> _Instructions to follow_:
The expected answer comprises all lines from the entries that contain the string "this".
:::
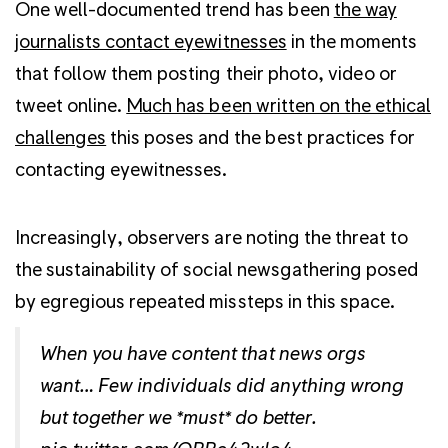
One well-documented trend has been
the way
journalists contact eyewitnesses
in the moments
that follow them posting their photo, video or
tweet online.
Much has been written on the ethical
challenges
this poses and the best practices for
contacting eyewitnesses.
Increasingly, observers are noting the threat to
the sustainability of social newsgathering posed
by egregious repeated missteps in this space.
When you have content that news orgs
want… Few individuals did anything wrong
but together we *must* do better.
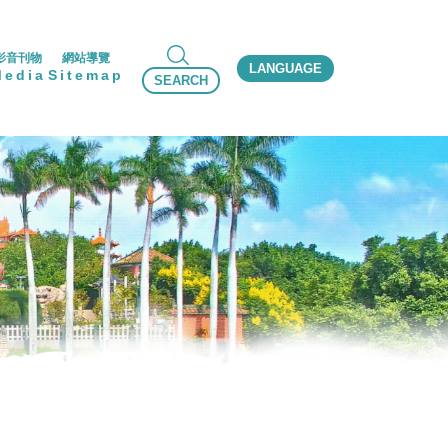
影音刊物
網站導覽
LANGUAGE
Media
Sitemap
SEARCH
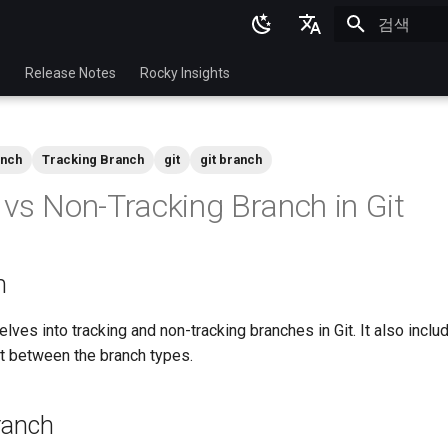
검색 초기화
English
p
Release Notes
Rocky Insights
Ukrainian
Deutsch
anch
Tracking Branch
git
git branch
Français
 vs Non-Tracking Branch in Git
Español
Italian
n
日本語
한국어
ves into tracking and non-tracking branches in Git. It also inclu
rt between the branch types.
简体中文
ranch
:::
> _Task result_:
this poses and the best practices for
by egregious repeated missteps in this space.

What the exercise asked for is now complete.